→ **AIM OF THE EXERCISE**
Copy the material below exactly, but only from the line with "Transmission options are" onward, the final line included.

→ **RECORD EXTRACTS**
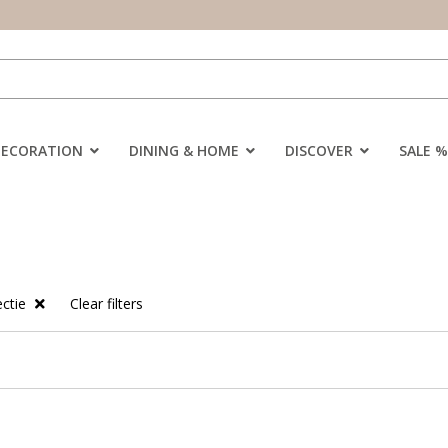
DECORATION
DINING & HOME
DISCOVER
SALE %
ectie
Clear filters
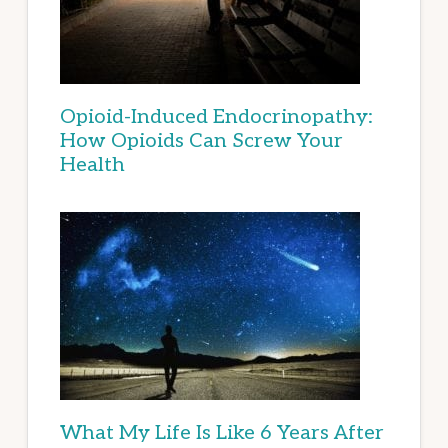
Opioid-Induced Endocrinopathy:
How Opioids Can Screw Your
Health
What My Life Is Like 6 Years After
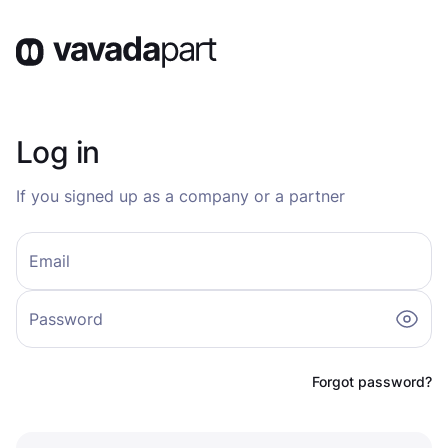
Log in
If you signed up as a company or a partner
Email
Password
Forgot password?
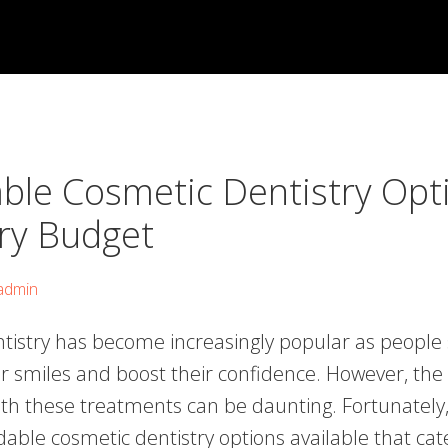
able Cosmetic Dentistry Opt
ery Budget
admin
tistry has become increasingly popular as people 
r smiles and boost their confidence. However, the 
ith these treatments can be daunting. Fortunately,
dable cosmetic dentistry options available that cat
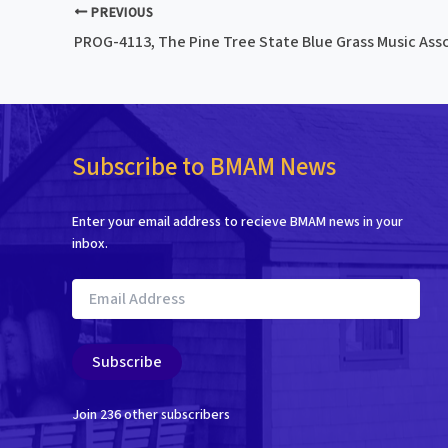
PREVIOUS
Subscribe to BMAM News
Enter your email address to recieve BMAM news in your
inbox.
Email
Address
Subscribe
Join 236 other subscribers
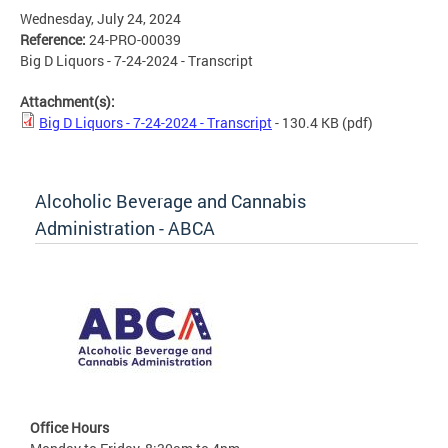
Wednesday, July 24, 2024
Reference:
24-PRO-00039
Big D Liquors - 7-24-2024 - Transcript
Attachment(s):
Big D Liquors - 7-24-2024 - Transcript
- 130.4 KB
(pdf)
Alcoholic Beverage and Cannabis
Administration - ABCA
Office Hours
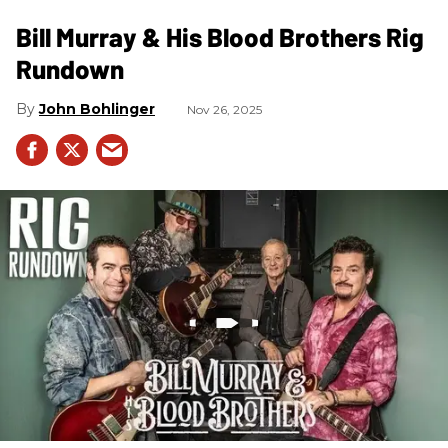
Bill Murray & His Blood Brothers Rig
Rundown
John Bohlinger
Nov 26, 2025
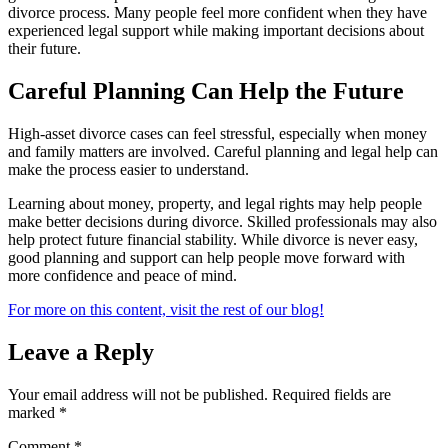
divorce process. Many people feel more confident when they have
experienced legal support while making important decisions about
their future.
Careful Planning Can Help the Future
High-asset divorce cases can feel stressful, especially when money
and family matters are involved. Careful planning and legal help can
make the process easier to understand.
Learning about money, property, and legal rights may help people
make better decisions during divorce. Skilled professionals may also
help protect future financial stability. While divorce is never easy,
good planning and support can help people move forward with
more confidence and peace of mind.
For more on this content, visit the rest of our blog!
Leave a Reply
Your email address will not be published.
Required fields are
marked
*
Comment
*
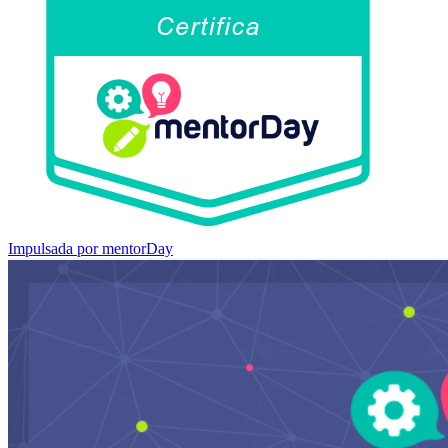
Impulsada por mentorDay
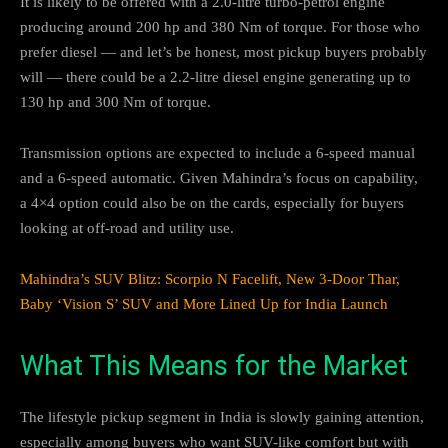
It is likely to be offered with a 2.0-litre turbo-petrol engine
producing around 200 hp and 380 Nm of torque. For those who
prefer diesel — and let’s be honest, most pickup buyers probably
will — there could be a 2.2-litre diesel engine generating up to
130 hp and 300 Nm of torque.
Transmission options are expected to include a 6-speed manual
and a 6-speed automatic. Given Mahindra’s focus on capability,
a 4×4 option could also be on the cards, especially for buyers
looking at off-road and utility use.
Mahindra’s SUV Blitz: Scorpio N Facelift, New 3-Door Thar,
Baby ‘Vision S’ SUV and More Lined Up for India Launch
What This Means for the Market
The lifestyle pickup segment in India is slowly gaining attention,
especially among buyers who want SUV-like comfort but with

→ **RESULT BELOW**
Transmission options are expected to include a 6-speed manual
and a 6-speed automatic. Given Mahindra’s focus on capability,
a 4×4 option could also be on the cards, especially for buyers
looking at off-road and utility use.
Mahindra’s SUV Blitz: Scorpio N Facelift, New 3-Door Thar,
Baby ‘Vision S’ SUV and More Lined Up for India Launch
What This Means for the Market
The lifestyle pickup segment in India is slowly gaining attention,
especially among buyers who want SUV-like comfort but with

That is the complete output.